Patrimoine : la courée Dubar-Dekien, souvenir du passé ouvrier de Roubaix
Un article de Fabian Castillo Rodriguez dans la Voix du Nord le 31 juillet 2019
Les monuments historiques parsèment nos communes et rappellent leur histoire. Certains sont très connus ; d’autres passent presque inaperçus. Aujourd’hui, découvrons la courée Dubar-Dekien, inscrite au titre de monument historique depuis le 12 août 1998.
Pourquoi la courée Dubar-Dekien porte-t-elle deux noms ? Pour la simple et bonne raison qu’à l’origine, il y avait deux courées séparées par un mur qui fut abattu dans les années 30. Construites entre 1840 et 1890 – en plein essor industriel roubaisien – elles portent le nom de leurs premiers propriétaires. Aujourd’hui unifiée, la courée est composée de deux rangées de maisons se faisant face autour d’une cour centrale, au milieu de laquelle se trouvent plusieurs baraquements où l’on avait à l’époque un point d’eau et des toilettes communs. Il y a deux étapes de construction : des maisons à l’otil – petites maisons basses où était installé l’otil (le métier à tisser) – datant des années 1840, et des maisons à deux niveaux construites aux alentours des années 1890.
« Ces lieux où le temps se passait majoritairement dans la cour, favorisaient nettement les rapprochements et la vie en communauté »

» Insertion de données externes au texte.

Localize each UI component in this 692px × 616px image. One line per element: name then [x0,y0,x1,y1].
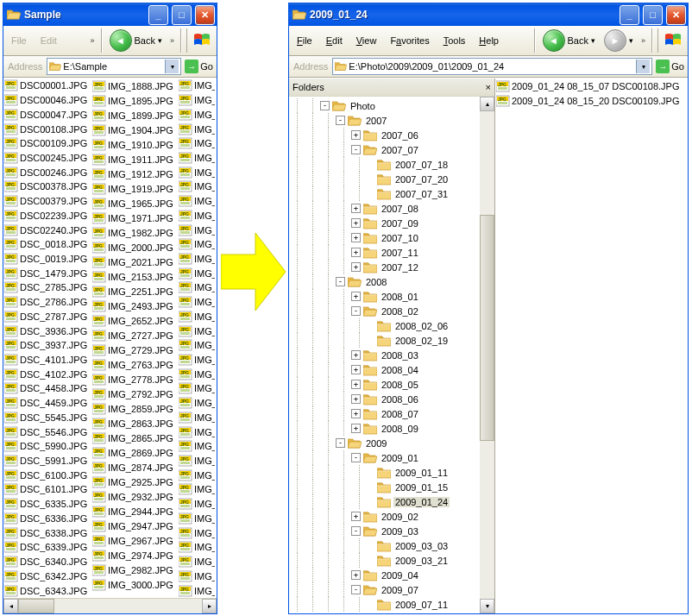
file-item[interactable]: DSC_6342.JPG [3,569,91,583]
maximize-button[interactable]: □ [172,5,192,25]
file-item[interactable]: DSC_5991.JPG [3,454,91,468]
file-item[interactable]: IMG_2925.JPG [91,475,178,489]
menu-file[interactable]: File [292,34,318,47]
minimize-button[interactable]: _ [620,5,639,25]
file-item[interactable]: IMG_1912.JPG [91,167,178,181]
file-item[interactable]: IMG_ [178,367,215,381]
file-item[interactable]: DSC_6335.JPG [3,497,91,512]
expand-icon[interactable]: + [351,409,361,418]
tree-item[interactable]: -2009_03 [289,524,494,538]
file-item[interactable]: IMG_ [178,324,215,338]
expand-icon[interactable]: + [351,424,361,433]
file-item[interactable]: DSC_5545.JPG [3,411,91,425]
back-button[interactable]: ◄ Back ▾ [107,28,165,53]
collapse-icon[interactable]: - [320,101,330,110]
file-item[interactable]: IMG_1965.JPG [91,196,178,211]
expand-icon[interactable]: + [351,292,361,301]
tree-item[interactable]: +2009_04 [289,568,494,582]
file-item[interactable]: IMG_ [178,280,215,295]
close-button[interactable]: ✕ [195,5,215,25]
file-list[interactable]: DSC00001.JPGDSC00046.JPGDSC00047.JPGDSC0… [3,79,217,613]
file-item[interactable]: IMG_1910.JPG [91,137,178,152]
scroll-thumb[interactable] [18,599,54,613]
tree-item[interactable]: 2009_03_03 [289,538,494,553]
file-item[interactable]: IMG_ [178,151,215,166]
expand-icon[interactable]: + [351,262,361,272]
file-item[interactable]: IMG_2000.JPG [91,240,178,255]
file-item[interactable]: IMG_1895.JPG [91,93,178,108]
expand-icon[interactable]: + [351,394,361,404]
tree-item[interactable]: 2009_01_15 [289,480,494,494]
file-item[interactable]: IMG_1971.JPG [91,211,178,225]
file-item[interactable]: DSC_0019.JPG [3,252,91,267]
scroll-right-button[interactable]: ▸ [202,599,217,613]
file-item[interactable]: 2009_01_24 08_15_07 DSC00108.JPG [495,79,688,93]
file-item[interactable]: IMG_1888.JPG [91,79,178,93]
tree-item[interactable]: +2007_08 [289,201,494,216]
chevron-icon[interactable]: » [168,36,176,45]
scroll-up-button[interactable]: ▴ [480,97,494,111]
file-item[interactable]: IMG_2863.JPG [91,416,178,431]
file-item[interactable]: IMG_ [178,79,215,93]
file-item[interactable]: IMG_ [178,310,215,324]
file-item[interactable]: DSC_5546.JPG [3,424,91,439]
file-item[interactable]: IMG_2021.JPG [91,255,178,269]
file-item[interactable]: IMG_1899.JPG [91,108,178,123]
file-item[interactable]: DSC_2785.JPG [3,280,91,295]
file-item[interactable]: DSC00047.JPG [3,107,91,122]
tree-item[interactable]: +2008_07 [289,406,494,421]
file-item[interactable]: IMG_ [178,424,215,439]
tree-item[interactable]: 2009_03_21 [289,553,494,568]
file-item[interactable]: DSC_3936.JPG [3,324,91,338]
file-item[interactable]: DSC_6343.JPG [3,583,91,598]
address-dropdown-icon[interactable]: ▾ [165,60,179,73]
expand-icon[interactable]: + [351,350,361,360]
address-dropdown-icon[interactable]: ▾ [636,60,650,73]
file-item[interactable]: IMG_ [178,540,215,555]
file-item[interactable]: IMG_ [178,454,215,468]
file-item[interactable]: IMG_ [178,353,215,368]
tree-item[interactable]: +2008_03 [289,348,494,362]
tree-item[interactable]: 2007_07_18 [289,157,494,172]
file-item[interactable]: IMG_2974.JPG [91,548,178,563]
close-button[interactable]: ✕ [666,5,686,25]
tree-item[interactable]: 2008_02_06 [289,318,494,333]
scroll-down-button[interactable]: ▾ [480,599,494,613]
file-item[interactable]: DSC_3937.JPG [3,338,91,353]
tree-item[interactable]: -2009_01 [289,450,494,465]
tree-item[interactable]: +2008_05 [289,377,494,392]
file-item[interactable]: IMG_2493.JPG [91,299,178,313]
file-item[interactable]: IMG_2729.JPG [91,343,178,357]
menu-view[interactable]: View [351,34,382,47]
tree-item[interactable]: +2008_04 [289,362,494,377]
file-item[interactable]: IMG_ [178,411,215,425]
file-item[interactable]: IMG_ [178,583,215,598]
file-item[interactable]: IMG_1919.JPG [91,181,178,196]
file-item[interactable]: IMG_2859.JPG [91,401,178,416]
expand-icon[interactable]: + [351,218,361,228]
tree-item[interactable]: +2007_06 [289,128,494,142]
file-item[interactable]: IMG_ [178,136,215,151]
file-item[interactable]: IMG_2932.JPG [91,489,178,504]
file-item[interactable]: IMG_2727.JPG [91,328,178,343]
tree-item[interactable]: -2008 [289,274,494,289]
file-item[interactable]: DSC_2786.JPG [3,295,91,310]
expand-icon[interactable]: + [351,233,361,242]
file-item[interactable]: DSC_0018.JPG [3,237,91,252]
file-item[interactable]: IMG_ [178,512,215,526]
go-button[interactable]: → Go [183,59,215,74]
go-button[interactable]: → Go [654,59,686,74]
tree-item[interactable]: -2009_07 [289,582,494,597]
close-panel-icon[interactable]: × [486,82,491,92]
file-item[interactable]: DSC00246.JPG [3,165,91,179]
file-item[interactable]: DSC_6336.JPG [3,512,91,526]
file-list[interactable]: 2009_01_24 08_15_07 DSC00108.JPG2009_01_… [495,79,688,613]
file-item[interactable]: DSC00245.JPG [3,151,91,166]
expand-icon[interactable]: + [351,248,361,257]
forward-button[interactable]: ► ▾ [601,28,636,53]
file-item[interactable]: IMG_ [178,252,215,267]
file-item[interactable]: DSC_6101.JPG [3,482,91,497]
file-item[interactable]: DSC02239.JPG [3,208,91,223]
tree-item[interactable]: +2007_10 [289,230,494,245]
collapse-icon[interactable]: - [336,438,345,448]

Les courées étaient un moyen rentable pour loger la main-d’œuvre locale et étrangère dans un espace restreint et proche de l’usine. Ainsi, il y a eu jusqu’à 1 500 courées construites, logeant un quart de la population roubaisienne. D’un point de vue humain, ces lieux où le temps se passait majoritairement dans la cour, favorisaient nettement les rapprochements et la vie en communauté. Malheureusement, il ne reste que très peu de témoignages de ce type d’habitat, et la courée Dubar-Dekien en fait partie.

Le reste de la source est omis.